Nuestras propias investigaciones sobre la historia de la biología humana en el siglo XIX indican, por su parte, que los diversos modelos teóricos de la biología humana poligenista -que postulaba la división biológica de la humanidad en un conjunto de especies humanas contemporáneas-, emergieron simbólicamente de un mismo fondo mítico, de origen inmemorial en la tradición europea16. Nos estamos refiriendo a la mitología sobre el hombre salvaje, figura que -como entidad intermedia entre el mundo “civilizado” de lo humano y el tenebroso mundo de la animalidad, como frontera entre el hombre y la bestia- se mantuvo en la tradición “occidental”, bajo diversas encarnaciones simbólicas, al menos desde la Grecia clásica17.
Como es bien sabido, las diversas variantes culturales de un mismo mito se caracterizan, en muchas ocasiones, precisamente por la oposición radical de todos sus términos, incluso por la inversión de todos sus valores; valores que se entrelazan, sin embargo, según un patrón estructural que puede ser descubierto a partir del análisis antropológico, gracias a ciertas <<reglas de transformación que permiten pasar de una variante a otra, mediante operaciones semejantes a las de el álgebra>>18. Lévi-Strauss demostró cómo, al analizar la variedad temática de la mitología de varios pueblos americanos –mandan, hidatsa, pies negros-, a veces expresada en un verdadero antagonismo narrativo de las distintas variantes, podían encontrarse <<todas las oposiciones ya analizadas en el plano del mito, con inversión de los valores atribuidos[…]. Dicho de otra manera, los valores semánticos son los mismos: han sido solamente permutados en un rango con respecto a los símbolos que les sirven de soporte>>19.
También los grandes cambios paradigmáticos en la historia de las ciencias naturales aplicadas al estudio tecnocientífico de nuestra especie siguieron, en ocasiones, un patrón de cambio similar al mencionado proceso de sofisticación de las mitologías a partir de una misma matriz conceptual básica20. Hasta donde conocemos, en su aplicación teórica al origen del ser humano, el evolucionismo ortodoxo del siglo XIX proporciona los mejores ejemplos de la relación de complementaridad entre el pensamiento mítico y tecnocientífico.

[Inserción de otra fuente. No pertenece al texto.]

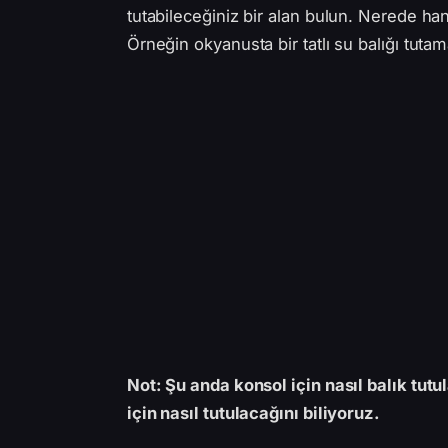
tutabileceğiniz bir alan bulun. Nerede han
Örneğin okyanusta bir tatlı su balığı tutam
Not: Şu anda konsol için nasıl balık tu
için nasıl tutulacağını biliyoruz.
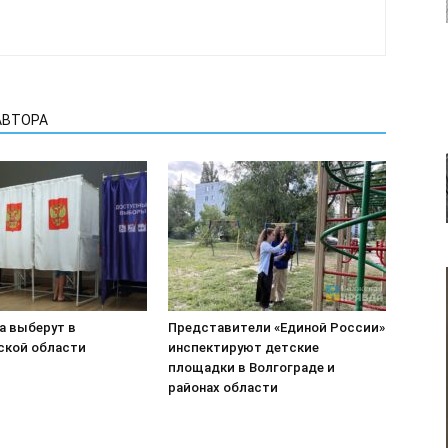
АВТОРА
а выберут в
Представители «Единой России»
ской области
инспектируют детские
площадки в Волгограде и
районах области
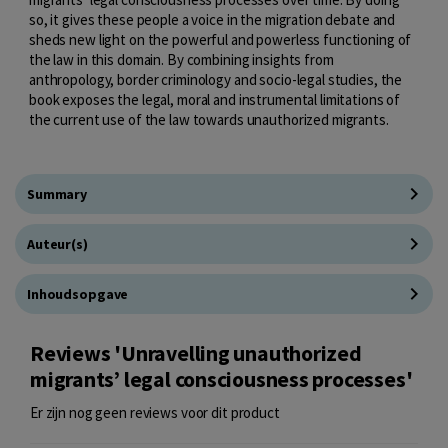
so, it gives these people a voice in the migration debate and
sheds new light on the powerful and powerless functioning of
the law in this domain. By combining insights from
anthropology, border criminology and socio-legal studies, the
book exposes the legal, moral and instrumental limitations of
the current use of the law towards unauthorized migrants.
Summary
Auteur(s)
Inhoudsopgave
Reviews 'Unravelling unauthorized
migrants’ legal consciousness processes'
Er zijn nog geen reviews voor dit product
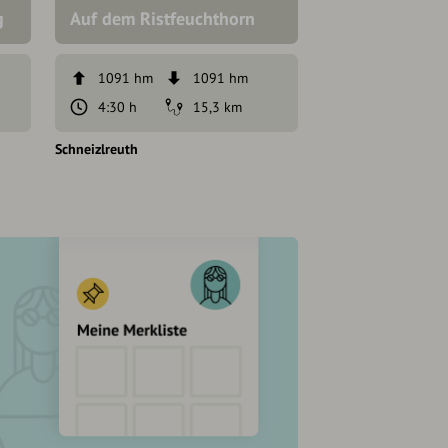
g
Auf dem Ristfeuchthorn
Bergtour
1091 hm
1091 hm
1150 hm
4:30 h
15,3 km
5:30 h
Schneizlreuth
Schneizlreuth
Inzell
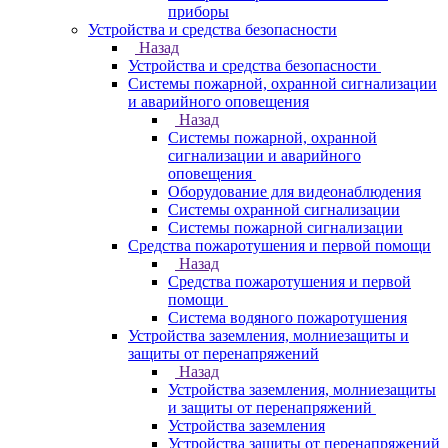
приборы
Устройства и средства безопасности
Назад
Устройства и средства безопасности
Системы пожарной, охранной сигнализации
и аварийного оповещения
Назад
Системы пожарной, охранной
сигнализации и аварийного
оповещения
Оборудование для видеонаблюдения
Системы охранной сигнализации
Системы пожарной сигнализации
Средства пожаротушения и первой помощи
Назад
Средства пожаротушения и первой
помощи
Система водяного пожаротушения
Устройства заземления, молниезащиты и
защиты от перенапряжений
Назад
Устройства заземления, молниезащиты
и защиты от перенапряжений
Устройства заземления
Устройства защиты от перенапряжений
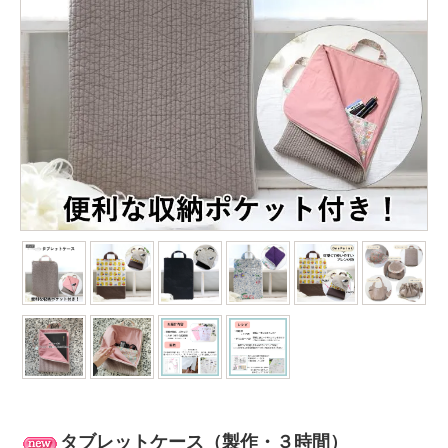
タブレットケース（製作・３時間）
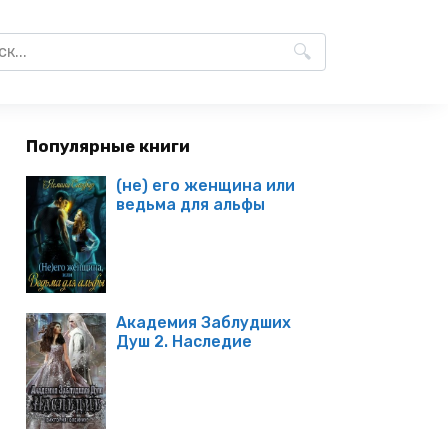
Популярные книги
(не) его женщина или
ведьма для альфы
Академия Заблудших
Душ 2. Наследие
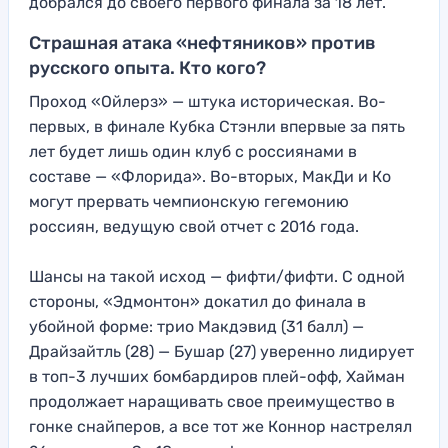
добрался до своего первого финала за 18 лет.
Страшная атака «нефтяников» против
русского опыта. Кто кого?
Проход «Ойлерз» — штука историческая. Во-
первых, в финале Кубка Стэнли впервые за пять
лет будет лишь один клуб с россиянами в
составе — «Флорида». Во-вторых, МакДи и Ко
могут прервать чемпионскую гегемонию
россиян, ведущую свой отчет с 2016 года.
Шансы на такой исход — фифти/фифти. С одной
стороны, «Эдмонтон» докатил до финала в
убойной форме: трио Макдэвид (31 балл) —
Драйзайтль (28) — Бушар (27) уверенно лидирует
в топ-3 лучших бомбардиров плей-офф, Хайман
продолжает наращивать свое преимущество в
гонке снайперов, а все тот же Коннор настрелял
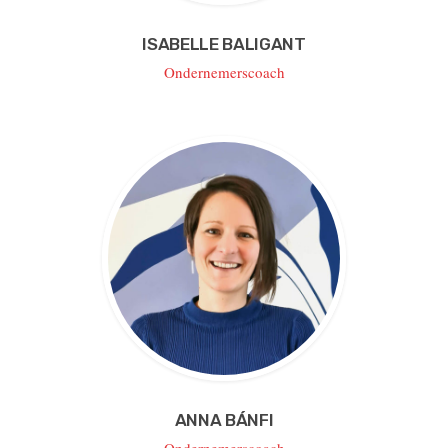
ISABELLE BALIGANT
Ondernemerscoach
ANNA BÁNFI
Ondernemerscoach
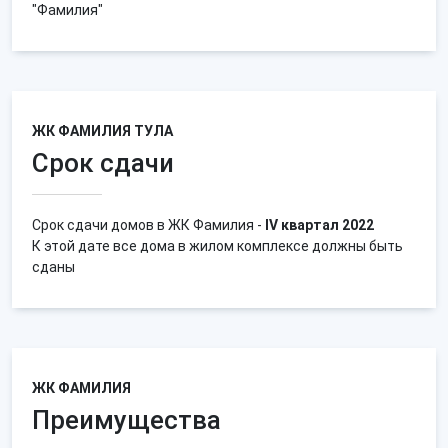
"Фамилия"
ЖК ФАМИЛИЯ ТУЛА
Срок сдачи
Срок сдачи домов в ЖК Фамилия -
IV квартал 2022
К этой дате все дома в жилом комплексе должны быть
сданы
ЖК ФАМИЛИЯ
Преимущества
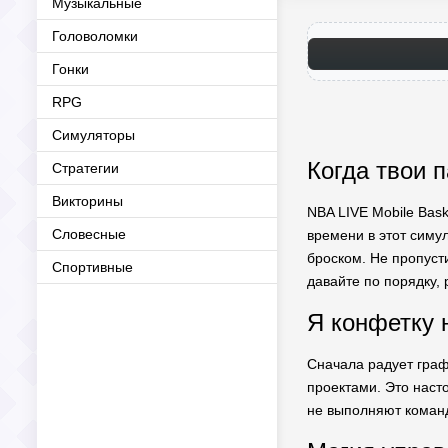
Музыкальные
Головоломки
Гонки
RPG
Симуляторы
Когда твои 
Стратегии
Викторины
NBA LIVE Mobile Bask
Словесные
времени в этот симул
броском. Не пропуст
Спортивные
давайте по порядку, 
Я конфетку 
Сначала радует граф
проектами. Это насто
не выполняют команды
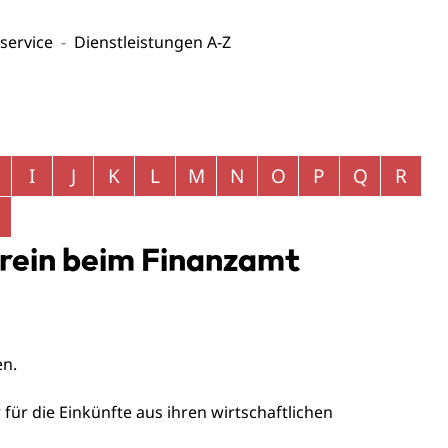
service
Dienstleistungen A-Z
I
J
K
L
M
N
O
P
Q
R
rein beim Finanzamt
en.
 für die Einkünfte aus ihren wirtschaftlichen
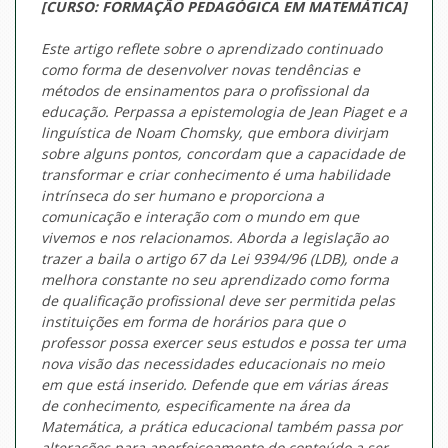
[CURSO: FORMAÇÃO PEDAGÓGICA EM MATEMÁTICA]
Este artigo reflete sobre o aprendizado continuado
como forma de desenvolver novas tendências e
métodos de ensinamentos para o profissional da
educação. Perpassa a epistemologia de Jean Piaget e a
linguística de Noam Chomsky, que embora divirjam
sobre alguns pontos, concordam que a capacidade de
transformar e criar conhecimento é uma habilidade
intrínseca do ser humano e proporciona a
comunicação e interação com o mundo em que
vivemos e nos relacionamos. Aborda a legislação ao
trazer a baila o artigo 67 da Lei 9394/96 (LDB), onde a
melhora constante no seu aprendizado como forma
de qualificação profissional deve ser permitida pelas
instituições em forma de horários para que o
professor possa exercer seus estudos e possa ter uma
nova visão das necessidades educacionais no meio
em que está inserido. Defende que em várias áreas
de conhecimento, especificamente na área da
Matemática, a prática educacional também passa por
alterações para aperfeiçoamento do conteúdo a ser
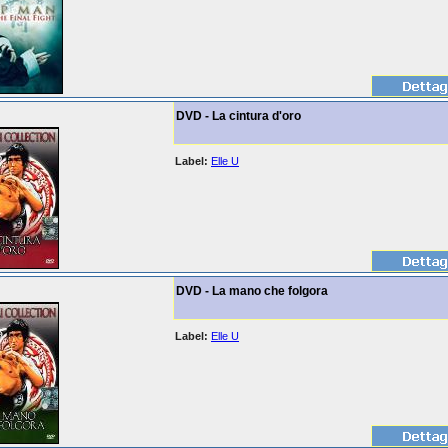
DVD - La cintura d'oro
Label:
Elle U
DVD - La mano che folgora
Label:
Elle U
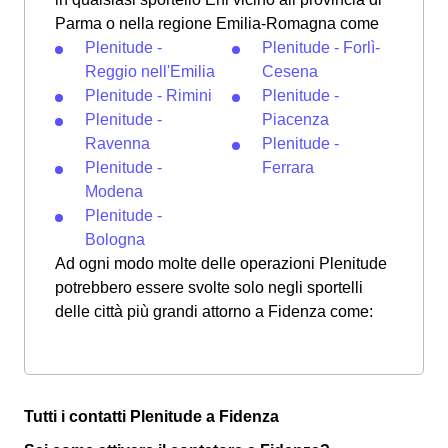
Parma o nella regione Emilia-Romagna come
Plenitude -
Plenitude - Forlì-
Reggio nell'Emilia
Cesena
Plenitude - Rimini
Plenitude -
Plenitude -
Piacenza
Ravenna
Plenitude -
Plenitude -
Ferrara
Modena
Plenitude -
Bologna
Ad ogni modo molte delle operazioni Plenitude
potrebbero essere svolte solo negli sportelli
delle città più grandi attorno a Fidenza come:
Tutti i contatti Plenitude a Fidenza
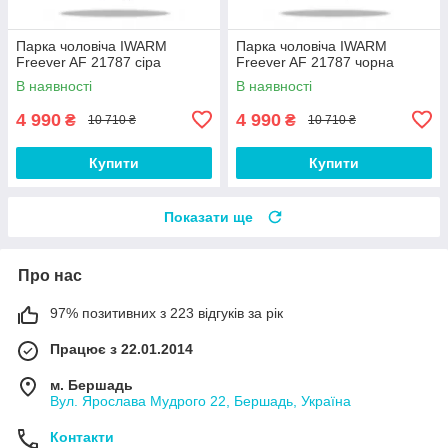
Парка чоловіча IWARM
Парка чоловіча IWARM
Freever AF 21787 сіра
Freever AF 21787 чорна
В наявності
В наявності
4 990
4 990
₴
₴
10 710 ₴
10 710 ₴
Купити
Купити
Показати ще
Про нас
97% позитивних з 223 відгуків за рік
Працює з 22.01.2014
м. Бершадь
Вул. Ярослава Мудрого 22, Бершадь, Україна
Контакти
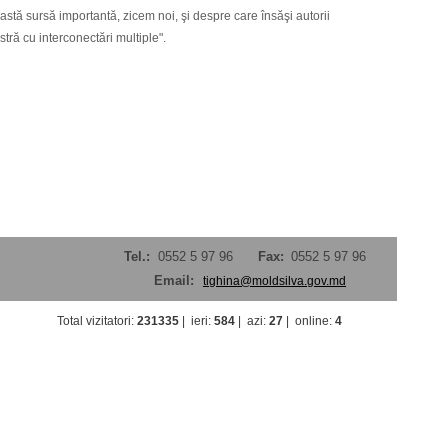
eastă sursă importantă, zicem noi, şi despre care însăşi autorii
ră cu interconectări multiple".
Tel.:
0552 5 97 96
Fax:
0552 5 97 96
Email:
tighina@moldsilva.gov.md
Total vizitatori
:
231335
|
ieri
:
584
|
azi
:
27
|
online
:
4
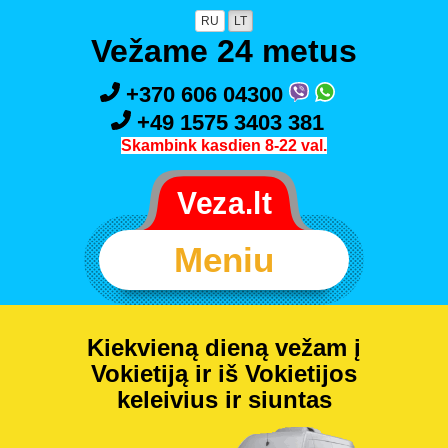
RU
LT
Vežame 24 metus
+370 606 04300
+49 1575 3403 381
Skambink kasdien 8-22 val.
Meniu
Kiekvieną dieną vežam į
Vokietiją ir iš Vokietijos
keleivius ir siuntas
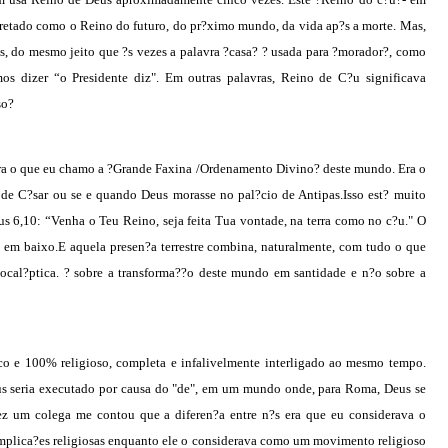
rpretado como o Reino do futuro, do pr?ximo mundo, da vida ap?s a morte. Mas,
, do mesmo jeito que ?s vezes a palavra ?casa? ? usada para ?morador?, como
os dizer “o Presidente diz". Em outras palavras, Reino de C?u significava
so?
ra o que eu chamo a ?Grande Faxina /Ordenamento Divino? deste mundo. Era o
 de C?sar ou se e quando Deus morasse no pal?cio de Antipas.Isso est? muito
us 6,10: “Venha o Teu Reino, seja feita Tua vontade, na terra como no c?u." O
i em baixo.E aquela presen?a terrestre combina, naturalmente, com tudo o que
ocal?ptica. ? sobre a transforma??o deste mundo em santidade e n?o sobre a
co e 100% religioso, completa e infalivelmente interligado ao mesmo tempo.
us seria executado
por causa do "de",
em um mundo onde, para Roma, Deus se
ez um colega me contou que a diferen?a entre n?s era que eu considerava o
plica?es religiosas enquanto ele o considerava como um movimento religioso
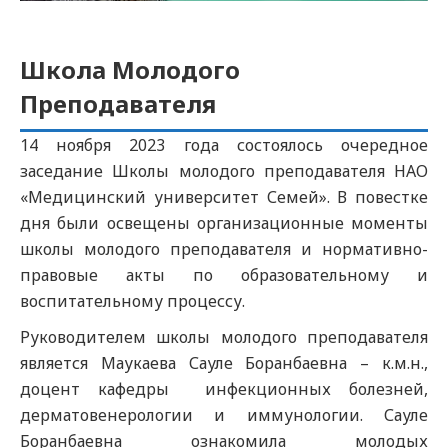
Школа Молодого
Преподавателя
14 ноября 2023 года состоялось очередное
заседание Школы молодого преподавателя НАО
«Медицинский университет Семей». В повестке
дня были освещены организационные моменты
школы молодого преподавателя и нормативно-
правовые акты по образовательному и
воспитательному процессу.
Руководителем школы молодого преподавателя
является Маукаева Сауле Боранбаевна – к.м.н.,
доцент кафедры инфекционных болезней,
дерматовенерологии и иммунологии. Сауле
Боранбаевна ознакомила молодых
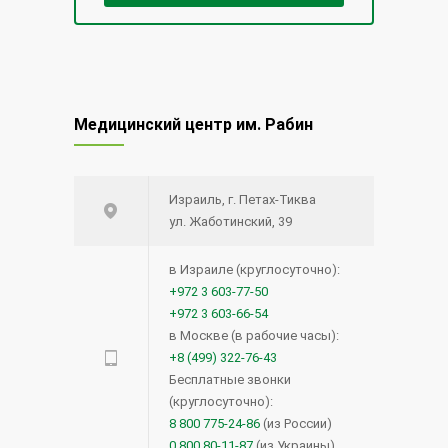
Медицинский центр им. Рабин
Израиль, г. Петах-Тиква
ул. Жаботинский, 39
в Израиле (круглосуточно):
+972 3 603-77-50
+972 3 603-66-54
в Москве (в рабочие часы):
+8 (499) 322-76-43
Бесплатные звонки
(круглосуточно):
8 800 775-24-86
(из России)
0 800 80-11-87
(из Украины)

A pesar de los innegables cambios conceptuales que, desde 1859, introdujo el nuevo paradigma evolucionista darwiniano sobre el origen de las razas, una misma arquitectura simbólica de origen mitológico (y profundamente racista) permaneció inalterada a lo largo de todo el proceso de cambio en el imaginario científico sobre la variabilidad de las poblaciones humanas. En su tratamiento evolucionista sobre el origen de las razas salvajes, las concepciones enfrentadas del monogenismo y el poligenismo parecen constituir simples variantes históricas de una serie de temas míticos propios de la cultura occidental.
En (mayor o menor) consonancia con nuestras propias ideas, numerosos estudios recientes sobre los cambios de racionalidad asociados a las grandes revoluciones científicas (mecanicista, evolucionista…) parecen contradecir las viejas fábulas épicas de la versión demarcacionista ortodoxa. Al contrario, esos nuevos estudios21 refuerzan notablemente la idea de que la forma de pensamiento utilizada por las colectividades científicas no difiere, en numerosos rasgos antropológicos, del antiguamente llamado pensamiento salvaje (término empleado hasta el umbral del siglo XX precisamente para diferenciarlo del pensamiento supuestamente más racional del hombre civilizado) y que las formas de conceptualización mitológica no han desaparecido de las teorías científicas modernas ni del análisis epistemológico de esas teorías. En nuestra opinión, un análisis simbólico parecido al que Misia Landau22 realizó sobre diferentes propuestas evolutivas de la biología moderna (comparando la estructura narrativa de las narraciones científicas de la evolución humana con la de los cuentos que narran el ascenso de un héroe desde una posición inicial de extrema debilidad), podría ser perfectamente aplicable, a su vez, para señalar la perfecta analogía estructural entre algunas historias neopositivistas de la ciencia -que nos hablan de grandes lecciones científicas de humildad intelectual, como el fin copernicano del geocentrismo, o el fin darwiniano del antropocentrismo- y los cuentos clásicos para niños.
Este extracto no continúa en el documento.